Shedding – The ferret usually sheds their coat twice a year – in the late winter or early spring; and in the late summer or early fall. They will groom themselves fairly well so daily brushing is not necessary, but is helpful and may prevent your ferret from ingesting too much hair, during their self-grooming. If they ingest significant amounts of hair it could cause upset stomachs and even intestinal blockages. A little bit of a hairball remedy paste (about 1/2 inch or so), such as made for cats, may be given daily or every other day through the shedding period to help prevent the blockage. I like to give a dose of the hairball remedy at least once a week regardless of shedding. Most ferrets prefer the “malt” flavors. If you suspect a blockage, contact a vet immediately. (See the section on intestinal blockages for symptoms.) Substances such as Ferretone or vegetable oils will not break up hairballs.
Toenails – Toenails will have to be trimmed about once a week, or once every other week. If you don’t, the nails will grow to painful length and the vein in the nail will expand and make future trimming difficult. The front nails usually have to be trimmed more frequently than the rear ones.
A couple drops of Ferretone on the belly makes nail clipping a snap
Use a regular human-type toenail clipper or the dog/cat type. Make sure it is sharp.
Otherwise, it may cause the nail to split. Clip the nails such that the flat portion of the trimmed nail will be parallel to the floor when the ferret is walking. A couple quick strokes with an emery board to round off the edges of the nail after clipping will also prevent splitting, will make the nail smoother and less likely to snag on things.
Getting their toenails clipped does not exactly top the ferret’s most-fun list. They will wriggle and squirm and twist and pull. For this reason some ferret owners wait until their pet is asleep and get one paw at a time. A much easier way is to lay the ferret on your lap with his head up and his back down; place a few drops of Ferretone/Linatone on his stomach; show the ferret where it is; then while he is busy licking, you start clipping. You’ll find that your ferret sticks all four paws out while reaching for the Ferretone/Linatone. That makes snipping all four paws a snap.
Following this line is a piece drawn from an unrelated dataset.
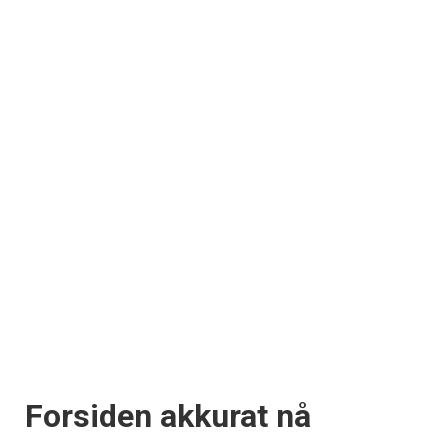
Forsiden akkurat nå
You may want to try out the Ferretone-on-the-belly technique a few times before you actually clip the nails so as to get your ferret used to the procedure.
When you trim, look carefully for the dark vein in the nail. Be careful that you do not clip the vein. It is a good idea to have styptic powder handy just in case, because if you do clip into this vein, you will hit nerves, the ferret will scream, and the toe will bleed. The styptic powder will at least stop the bleeding. If you don’t have styptic powder, try corn starch.
Don’t even think about “de-clawing” a ferret. They need their nails like you need the ends of your fingers and toes. They need them for walking. They need them for grasping. A de-clawed ferret is a crippled ferret.